┌─ Data extracts

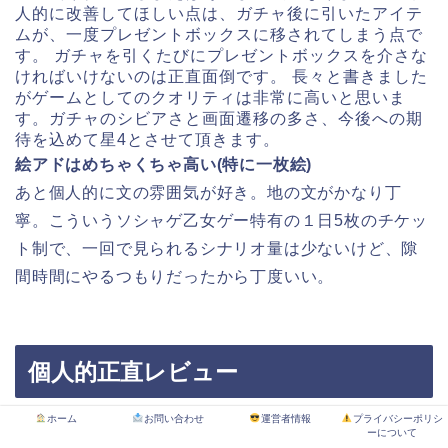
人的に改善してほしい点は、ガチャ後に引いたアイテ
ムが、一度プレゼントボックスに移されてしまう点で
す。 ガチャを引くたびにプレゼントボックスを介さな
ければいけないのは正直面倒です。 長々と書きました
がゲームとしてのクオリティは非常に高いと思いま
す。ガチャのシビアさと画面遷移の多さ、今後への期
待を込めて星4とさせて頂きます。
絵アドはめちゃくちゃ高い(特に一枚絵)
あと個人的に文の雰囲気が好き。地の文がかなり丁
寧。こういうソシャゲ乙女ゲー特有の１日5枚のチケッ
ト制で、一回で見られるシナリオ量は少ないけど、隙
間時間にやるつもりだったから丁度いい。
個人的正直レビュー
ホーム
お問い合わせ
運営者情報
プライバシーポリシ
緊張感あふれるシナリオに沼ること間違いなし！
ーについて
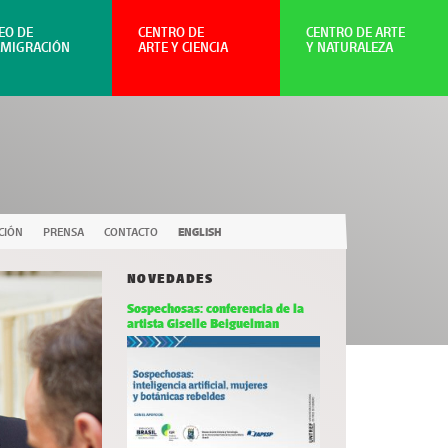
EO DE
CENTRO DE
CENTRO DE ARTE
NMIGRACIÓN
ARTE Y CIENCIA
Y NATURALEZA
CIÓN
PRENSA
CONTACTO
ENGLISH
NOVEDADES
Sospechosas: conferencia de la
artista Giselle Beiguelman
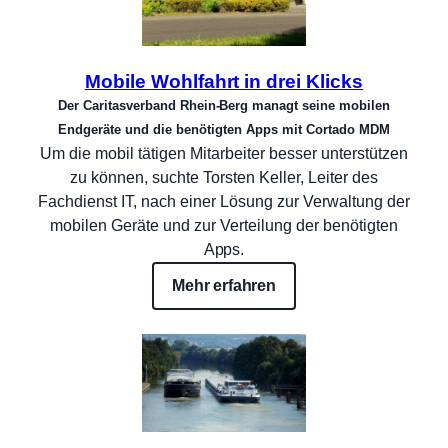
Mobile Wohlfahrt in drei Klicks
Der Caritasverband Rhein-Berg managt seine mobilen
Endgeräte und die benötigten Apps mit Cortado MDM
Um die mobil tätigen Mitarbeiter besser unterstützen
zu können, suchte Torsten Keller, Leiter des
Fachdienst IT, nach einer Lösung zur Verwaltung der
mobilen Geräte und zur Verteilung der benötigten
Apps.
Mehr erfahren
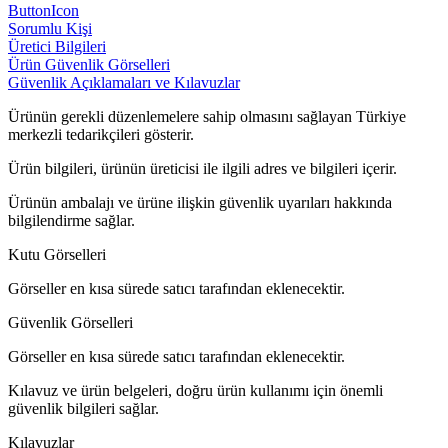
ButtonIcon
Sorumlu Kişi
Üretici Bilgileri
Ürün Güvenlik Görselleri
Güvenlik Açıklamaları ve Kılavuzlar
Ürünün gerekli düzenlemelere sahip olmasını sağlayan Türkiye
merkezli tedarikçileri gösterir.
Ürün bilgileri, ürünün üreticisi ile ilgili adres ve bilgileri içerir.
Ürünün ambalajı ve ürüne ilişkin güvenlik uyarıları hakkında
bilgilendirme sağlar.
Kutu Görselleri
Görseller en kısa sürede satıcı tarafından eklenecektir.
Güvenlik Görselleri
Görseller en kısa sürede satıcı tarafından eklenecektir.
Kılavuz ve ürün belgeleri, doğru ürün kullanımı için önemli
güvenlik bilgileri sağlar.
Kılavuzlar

└─
┌─ Data extracts

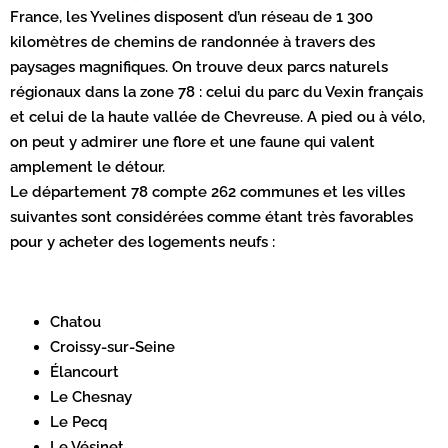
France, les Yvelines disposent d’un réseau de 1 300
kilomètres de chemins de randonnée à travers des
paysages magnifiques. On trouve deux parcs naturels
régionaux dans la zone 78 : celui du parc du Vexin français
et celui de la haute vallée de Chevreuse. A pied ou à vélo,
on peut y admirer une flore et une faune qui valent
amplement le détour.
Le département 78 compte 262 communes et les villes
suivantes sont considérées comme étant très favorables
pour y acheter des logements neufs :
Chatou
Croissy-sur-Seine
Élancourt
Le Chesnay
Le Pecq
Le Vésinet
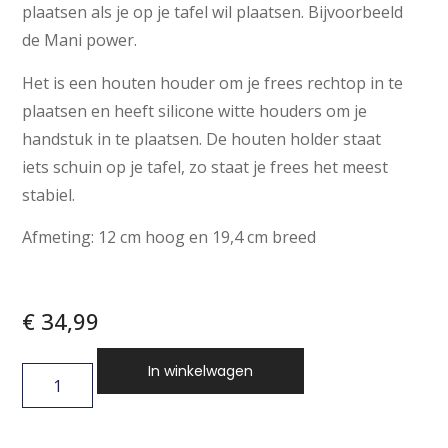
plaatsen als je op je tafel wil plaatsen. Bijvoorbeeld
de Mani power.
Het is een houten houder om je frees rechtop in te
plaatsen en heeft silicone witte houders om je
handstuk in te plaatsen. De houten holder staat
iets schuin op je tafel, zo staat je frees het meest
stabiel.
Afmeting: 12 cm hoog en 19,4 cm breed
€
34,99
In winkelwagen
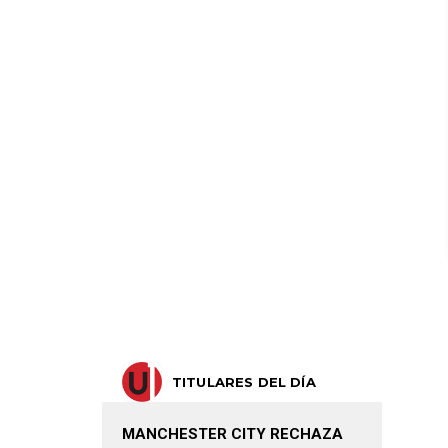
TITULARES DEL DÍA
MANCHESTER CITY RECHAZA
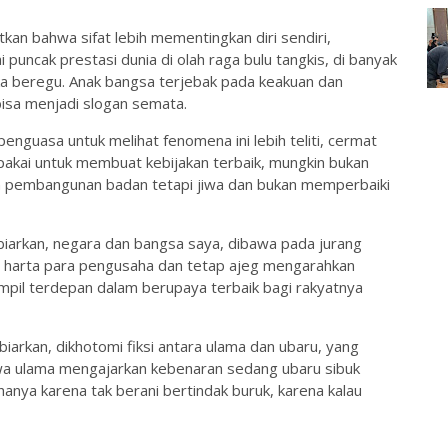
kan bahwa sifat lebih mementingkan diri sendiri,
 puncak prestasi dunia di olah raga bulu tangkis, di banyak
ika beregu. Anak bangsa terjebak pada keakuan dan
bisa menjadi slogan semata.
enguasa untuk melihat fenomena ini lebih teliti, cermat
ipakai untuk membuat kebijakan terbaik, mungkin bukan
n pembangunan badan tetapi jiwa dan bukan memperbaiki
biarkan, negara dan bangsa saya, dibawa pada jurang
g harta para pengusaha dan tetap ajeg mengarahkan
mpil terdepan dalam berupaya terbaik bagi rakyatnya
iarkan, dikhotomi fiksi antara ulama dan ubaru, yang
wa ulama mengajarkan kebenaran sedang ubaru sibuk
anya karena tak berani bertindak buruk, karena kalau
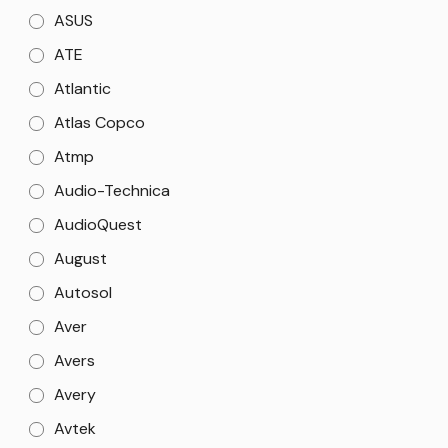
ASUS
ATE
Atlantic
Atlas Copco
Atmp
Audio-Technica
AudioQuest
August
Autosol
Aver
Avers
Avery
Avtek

└─
┌─ Data extracts

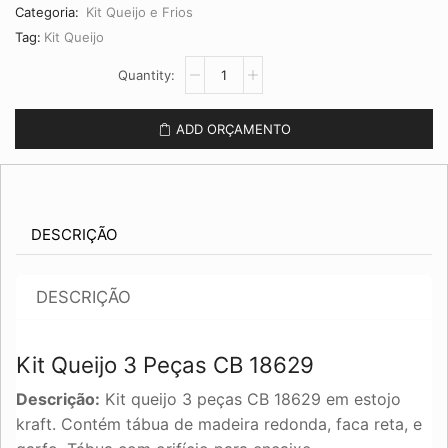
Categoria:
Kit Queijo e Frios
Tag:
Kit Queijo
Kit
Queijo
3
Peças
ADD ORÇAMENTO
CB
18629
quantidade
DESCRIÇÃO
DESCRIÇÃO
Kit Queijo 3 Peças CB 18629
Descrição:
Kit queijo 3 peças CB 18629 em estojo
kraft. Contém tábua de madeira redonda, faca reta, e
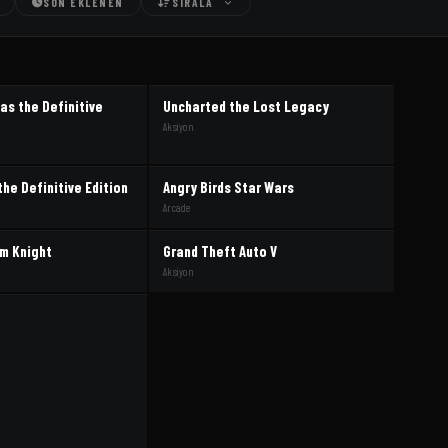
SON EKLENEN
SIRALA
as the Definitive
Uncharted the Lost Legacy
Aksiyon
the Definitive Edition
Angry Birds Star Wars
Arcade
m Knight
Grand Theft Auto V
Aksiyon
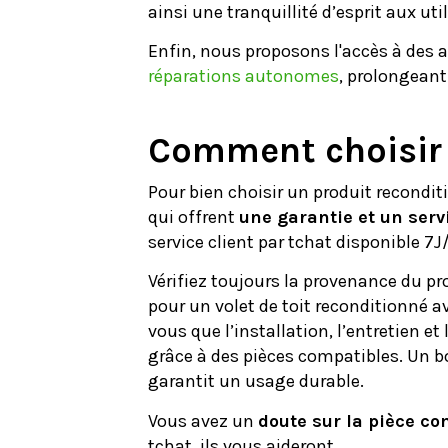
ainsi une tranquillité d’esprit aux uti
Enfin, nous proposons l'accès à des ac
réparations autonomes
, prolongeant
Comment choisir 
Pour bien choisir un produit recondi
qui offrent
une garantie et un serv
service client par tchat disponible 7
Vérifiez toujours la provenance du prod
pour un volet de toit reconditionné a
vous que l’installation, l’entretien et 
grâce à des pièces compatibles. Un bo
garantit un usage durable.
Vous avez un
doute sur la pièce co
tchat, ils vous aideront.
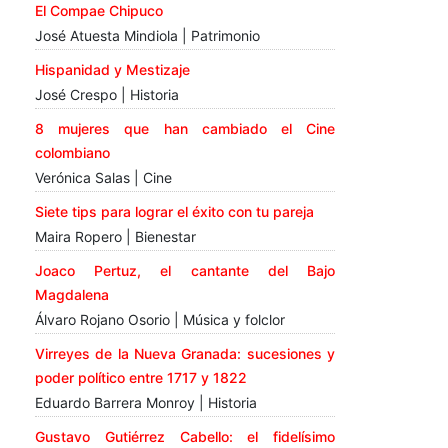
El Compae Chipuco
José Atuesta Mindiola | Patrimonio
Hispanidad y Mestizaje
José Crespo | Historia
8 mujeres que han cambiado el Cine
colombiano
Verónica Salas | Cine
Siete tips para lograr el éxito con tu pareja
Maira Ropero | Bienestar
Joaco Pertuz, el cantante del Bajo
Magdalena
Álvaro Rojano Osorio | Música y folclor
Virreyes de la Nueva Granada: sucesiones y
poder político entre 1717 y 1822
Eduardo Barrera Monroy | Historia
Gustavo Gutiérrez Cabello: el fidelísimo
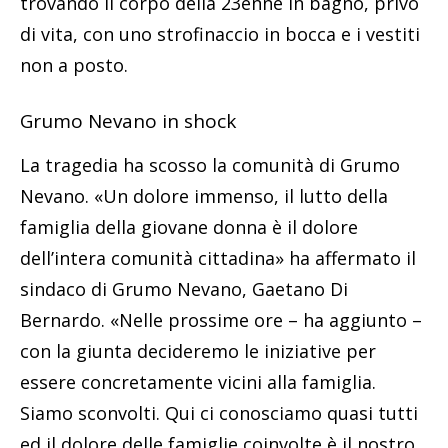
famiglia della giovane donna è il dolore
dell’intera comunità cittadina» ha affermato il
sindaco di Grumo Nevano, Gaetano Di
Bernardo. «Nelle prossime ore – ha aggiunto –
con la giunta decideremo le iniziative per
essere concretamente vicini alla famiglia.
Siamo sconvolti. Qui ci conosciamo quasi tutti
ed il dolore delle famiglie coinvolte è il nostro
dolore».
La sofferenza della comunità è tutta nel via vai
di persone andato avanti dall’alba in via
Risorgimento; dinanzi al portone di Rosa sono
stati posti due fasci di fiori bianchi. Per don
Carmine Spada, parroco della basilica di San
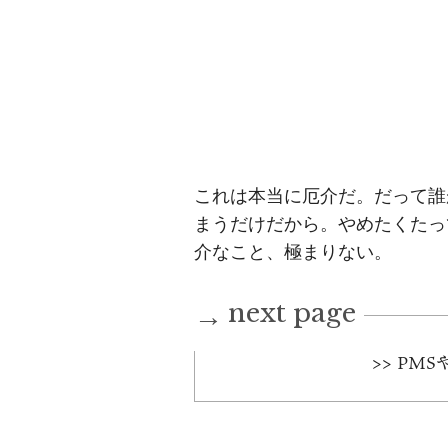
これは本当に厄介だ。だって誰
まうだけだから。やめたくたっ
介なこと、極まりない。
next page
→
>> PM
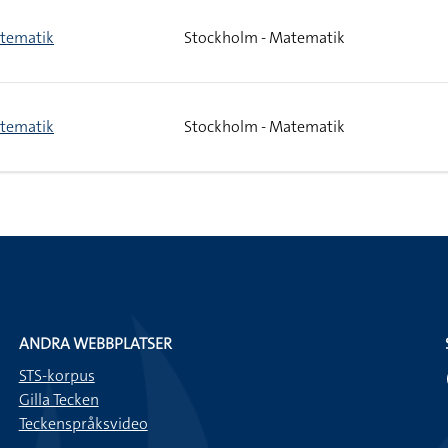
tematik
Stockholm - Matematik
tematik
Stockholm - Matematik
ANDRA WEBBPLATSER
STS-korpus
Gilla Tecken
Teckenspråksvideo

└─

» **Assigned task**
What is needed is an exact copy of the lines above, from the one holding "MANCHESTER CITY RECHAZA" down to the one holding "bisa menjadi slogan semata.", with those two included and the pictures left out.

» **Written answer**
MANCHESTER CITY RECHAZA
kan bahwa sifat lebih mementingkan diri sendiri,
 puncak prestasi dunia di olah raga bulu tangkis, di banyak
ika beregu. Anak bangsa terjebak pada keakuan dan
bisa menjadi slogan semata.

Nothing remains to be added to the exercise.